## Exercise description:
Which lines come from the start of the records through the line that holds "Tillat alle"? Write them out word for word.

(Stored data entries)
= Beginning of Section =

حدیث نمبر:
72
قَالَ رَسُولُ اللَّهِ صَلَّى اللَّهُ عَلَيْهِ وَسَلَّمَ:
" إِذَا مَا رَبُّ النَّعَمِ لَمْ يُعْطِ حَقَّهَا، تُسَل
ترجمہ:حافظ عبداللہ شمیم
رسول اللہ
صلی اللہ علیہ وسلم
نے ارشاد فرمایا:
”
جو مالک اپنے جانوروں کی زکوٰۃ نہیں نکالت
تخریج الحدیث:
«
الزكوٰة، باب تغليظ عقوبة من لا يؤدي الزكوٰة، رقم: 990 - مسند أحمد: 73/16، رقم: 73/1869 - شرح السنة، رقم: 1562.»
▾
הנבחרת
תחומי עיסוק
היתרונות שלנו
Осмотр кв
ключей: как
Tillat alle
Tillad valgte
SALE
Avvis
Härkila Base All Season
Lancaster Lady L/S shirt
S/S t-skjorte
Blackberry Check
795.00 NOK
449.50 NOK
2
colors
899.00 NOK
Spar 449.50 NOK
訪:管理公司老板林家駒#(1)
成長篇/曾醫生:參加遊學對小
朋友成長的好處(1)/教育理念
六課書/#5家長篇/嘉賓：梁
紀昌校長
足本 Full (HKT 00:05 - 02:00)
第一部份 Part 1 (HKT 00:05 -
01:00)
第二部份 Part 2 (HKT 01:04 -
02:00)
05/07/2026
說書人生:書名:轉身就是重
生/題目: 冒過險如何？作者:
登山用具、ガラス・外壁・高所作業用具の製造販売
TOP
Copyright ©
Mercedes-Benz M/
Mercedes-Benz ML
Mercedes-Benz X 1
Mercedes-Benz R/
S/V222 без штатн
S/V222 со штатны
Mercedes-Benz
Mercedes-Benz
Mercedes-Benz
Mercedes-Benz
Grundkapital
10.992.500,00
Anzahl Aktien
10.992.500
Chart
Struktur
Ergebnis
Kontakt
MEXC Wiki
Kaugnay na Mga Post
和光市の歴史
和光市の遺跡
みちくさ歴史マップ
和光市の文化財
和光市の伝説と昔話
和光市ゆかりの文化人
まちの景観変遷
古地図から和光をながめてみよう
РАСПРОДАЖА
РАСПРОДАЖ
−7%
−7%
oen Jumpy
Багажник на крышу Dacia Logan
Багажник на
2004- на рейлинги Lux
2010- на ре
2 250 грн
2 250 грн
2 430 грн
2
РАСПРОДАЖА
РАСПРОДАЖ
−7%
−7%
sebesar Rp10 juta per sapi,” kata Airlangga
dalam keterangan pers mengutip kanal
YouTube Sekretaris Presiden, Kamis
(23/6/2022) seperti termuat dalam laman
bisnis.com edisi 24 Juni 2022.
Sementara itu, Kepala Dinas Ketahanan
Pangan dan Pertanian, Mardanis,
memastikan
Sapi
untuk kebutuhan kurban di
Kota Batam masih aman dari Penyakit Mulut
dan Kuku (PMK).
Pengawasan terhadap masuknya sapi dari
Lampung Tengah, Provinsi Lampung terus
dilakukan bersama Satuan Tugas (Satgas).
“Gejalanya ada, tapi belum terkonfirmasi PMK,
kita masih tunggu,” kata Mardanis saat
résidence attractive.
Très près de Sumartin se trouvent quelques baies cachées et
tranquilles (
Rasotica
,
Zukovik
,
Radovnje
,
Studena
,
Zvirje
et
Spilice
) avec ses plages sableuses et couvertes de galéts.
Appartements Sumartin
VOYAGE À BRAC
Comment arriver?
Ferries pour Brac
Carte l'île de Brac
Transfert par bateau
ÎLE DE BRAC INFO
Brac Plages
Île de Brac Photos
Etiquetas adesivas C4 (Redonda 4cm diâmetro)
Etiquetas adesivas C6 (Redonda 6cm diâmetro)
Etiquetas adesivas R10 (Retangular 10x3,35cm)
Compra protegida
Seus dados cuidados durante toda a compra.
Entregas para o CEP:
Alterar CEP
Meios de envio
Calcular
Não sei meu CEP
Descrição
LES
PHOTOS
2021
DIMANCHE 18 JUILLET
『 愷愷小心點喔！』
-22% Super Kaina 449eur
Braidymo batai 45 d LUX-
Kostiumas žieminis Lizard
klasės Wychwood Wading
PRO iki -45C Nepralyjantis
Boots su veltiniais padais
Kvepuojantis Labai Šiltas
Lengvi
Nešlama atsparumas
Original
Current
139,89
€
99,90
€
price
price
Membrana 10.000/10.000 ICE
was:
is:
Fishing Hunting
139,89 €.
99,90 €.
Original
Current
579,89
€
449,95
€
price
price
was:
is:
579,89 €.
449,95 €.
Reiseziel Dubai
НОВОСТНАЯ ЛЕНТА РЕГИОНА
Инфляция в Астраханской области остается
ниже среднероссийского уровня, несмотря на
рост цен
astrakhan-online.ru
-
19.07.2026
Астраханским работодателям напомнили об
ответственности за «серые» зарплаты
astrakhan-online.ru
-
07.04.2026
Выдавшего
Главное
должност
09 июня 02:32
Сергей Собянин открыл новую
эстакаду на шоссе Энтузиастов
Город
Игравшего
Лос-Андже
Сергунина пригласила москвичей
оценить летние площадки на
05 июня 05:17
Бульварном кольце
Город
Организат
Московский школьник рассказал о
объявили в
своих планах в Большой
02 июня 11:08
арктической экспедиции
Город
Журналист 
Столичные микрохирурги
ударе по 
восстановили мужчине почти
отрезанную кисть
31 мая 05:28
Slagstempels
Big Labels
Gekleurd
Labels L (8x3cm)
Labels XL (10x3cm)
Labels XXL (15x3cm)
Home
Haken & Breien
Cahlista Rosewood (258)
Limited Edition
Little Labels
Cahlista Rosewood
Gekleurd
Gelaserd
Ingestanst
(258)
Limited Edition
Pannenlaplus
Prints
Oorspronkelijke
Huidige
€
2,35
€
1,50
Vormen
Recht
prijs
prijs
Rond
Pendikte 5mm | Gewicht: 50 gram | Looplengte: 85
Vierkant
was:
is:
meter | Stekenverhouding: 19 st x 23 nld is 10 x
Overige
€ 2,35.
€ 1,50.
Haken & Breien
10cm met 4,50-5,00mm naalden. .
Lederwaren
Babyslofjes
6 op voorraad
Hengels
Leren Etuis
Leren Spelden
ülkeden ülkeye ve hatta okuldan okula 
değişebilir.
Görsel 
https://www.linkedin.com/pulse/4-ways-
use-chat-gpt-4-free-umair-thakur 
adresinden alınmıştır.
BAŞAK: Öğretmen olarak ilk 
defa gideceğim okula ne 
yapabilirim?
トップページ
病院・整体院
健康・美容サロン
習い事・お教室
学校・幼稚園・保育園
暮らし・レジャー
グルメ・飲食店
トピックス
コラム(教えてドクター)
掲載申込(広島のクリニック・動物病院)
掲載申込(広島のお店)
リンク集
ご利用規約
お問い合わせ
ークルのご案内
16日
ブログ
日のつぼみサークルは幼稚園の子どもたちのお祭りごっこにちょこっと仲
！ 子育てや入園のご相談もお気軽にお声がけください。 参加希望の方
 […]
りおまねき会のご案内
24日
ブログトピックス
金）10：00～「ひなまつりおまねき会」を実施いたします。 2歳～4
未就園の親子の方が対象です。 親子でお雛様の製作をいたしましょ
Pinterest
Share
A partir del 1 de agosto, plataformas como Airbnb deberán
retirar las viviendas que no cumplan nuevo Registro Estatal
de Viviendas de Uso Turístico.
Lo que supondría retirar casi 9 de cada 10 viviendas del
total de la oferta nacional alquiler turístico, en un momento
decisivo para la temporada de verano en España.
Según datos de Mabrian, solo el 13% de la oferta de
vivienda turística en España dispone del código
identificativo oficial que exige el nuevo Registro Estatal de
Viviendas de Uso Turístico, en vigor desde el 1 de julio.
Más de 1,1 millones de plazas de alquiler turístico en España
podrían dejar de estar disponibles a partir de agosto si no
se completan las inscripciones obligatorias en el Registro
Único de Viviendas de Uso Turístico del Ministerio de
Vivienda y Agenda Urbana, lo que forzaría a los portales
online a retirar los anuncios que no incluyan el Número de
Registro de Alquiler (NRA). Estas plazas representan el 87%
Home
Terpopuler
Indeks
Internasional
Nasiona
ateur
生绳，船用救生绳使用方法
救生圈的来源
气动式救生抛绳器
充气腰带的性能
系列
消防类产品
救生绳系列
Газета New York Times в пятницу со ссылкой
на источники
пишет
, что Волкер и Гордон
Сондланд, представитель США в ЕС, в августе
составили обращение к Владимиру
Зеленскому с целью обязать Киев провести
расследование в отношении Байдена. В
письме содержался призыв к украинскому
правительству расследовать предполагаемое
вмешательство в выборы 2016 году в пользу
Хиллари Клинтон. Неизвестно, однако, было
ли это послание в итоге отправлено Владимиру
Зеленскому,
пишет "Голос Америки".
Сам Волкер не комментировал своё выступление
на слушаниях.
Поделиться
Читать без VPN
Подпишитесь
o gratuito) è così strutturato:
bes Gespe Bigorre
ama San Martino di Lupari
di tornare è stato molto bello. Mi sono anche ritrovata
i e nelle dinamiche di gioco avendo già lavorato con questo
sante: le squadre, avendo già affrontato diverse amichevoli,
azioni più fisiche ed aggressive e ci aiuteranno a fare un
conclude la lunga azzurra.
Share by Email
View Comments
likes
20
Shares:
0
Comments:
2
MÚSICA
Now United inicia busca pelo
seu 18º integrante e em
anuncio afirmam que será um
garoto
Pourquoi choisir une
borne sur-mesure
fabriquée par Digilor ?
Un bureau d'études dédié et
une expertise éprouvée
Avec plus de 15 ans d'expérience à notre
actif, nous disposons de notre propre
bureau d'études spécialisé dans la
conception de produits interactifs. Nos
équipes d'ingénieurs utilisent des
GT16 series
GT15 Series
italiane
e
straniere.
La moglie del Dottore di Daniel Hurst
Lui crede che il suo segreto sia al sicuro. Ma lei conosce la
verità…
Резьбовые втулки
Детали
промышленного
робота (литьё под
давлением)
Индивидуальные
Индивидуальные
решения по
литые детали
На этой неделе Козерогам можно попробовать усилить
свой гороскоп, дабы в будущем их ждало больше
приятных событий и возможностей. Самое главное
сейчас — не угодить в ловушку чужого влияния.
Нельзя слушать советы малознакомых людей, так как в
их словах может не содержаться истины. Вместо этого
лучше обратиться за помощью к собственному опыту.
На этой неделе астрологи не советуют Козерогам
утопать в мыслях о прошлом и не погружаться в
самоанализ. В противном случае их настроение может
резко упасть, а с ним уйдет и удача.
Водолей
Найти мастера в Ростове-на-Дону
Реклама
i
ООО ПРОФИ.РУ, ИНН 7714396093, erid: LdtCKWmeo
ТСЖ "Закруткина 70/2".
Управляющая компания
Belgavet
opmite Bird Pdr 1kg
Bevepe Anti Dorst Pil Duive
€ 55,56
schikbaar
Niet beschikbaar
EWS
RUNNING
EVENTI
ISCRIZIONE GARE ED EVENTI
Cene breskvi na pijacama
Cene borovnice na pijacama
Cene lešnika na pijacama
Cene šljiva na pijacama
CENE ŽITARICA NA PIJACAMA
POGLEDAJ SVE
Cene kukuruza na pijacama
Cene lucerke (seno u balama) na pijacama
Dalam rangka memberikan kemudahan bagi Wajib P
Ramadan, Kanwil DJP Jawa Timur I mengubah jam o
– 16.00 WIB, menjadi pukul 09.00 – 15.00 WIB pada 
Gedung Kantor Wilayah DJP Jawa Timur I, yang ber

= End of Section =

## Exercise solution:
حدیث نمبر:
72
قَالَ رَسُولُ اللَّهِ صَلَّى اللَّهُ عَلَيْهِ وَسَلَّمَ:
" إِذَا مَا رَبُّ النَّعَمِ لَمْ يُعْطِ حَقَّهَا، تُسَل
ترجمہ:حافظ عبداللہ شمیم
رسول اللہ
صلی اللہ علیہ وسلم
نے ارشاد فرمایا:
”
جو مالک اپنے جانوروں کی زکوٰۃ نہیں نکالت
تخریج الحدیث:
«
الزكوٰة، باب تغليظ عقوبة من لا يؤدي الزكوٰة، رقم: 990 - مسند أحمد: 73/16، رقم: 73/1869 - شرح السنة، رقم: 1562.»
▾
הנבחרת
תחומי עיסוק
היתרונות שלנו
Осмотр кв
ключей: как
Tillat alle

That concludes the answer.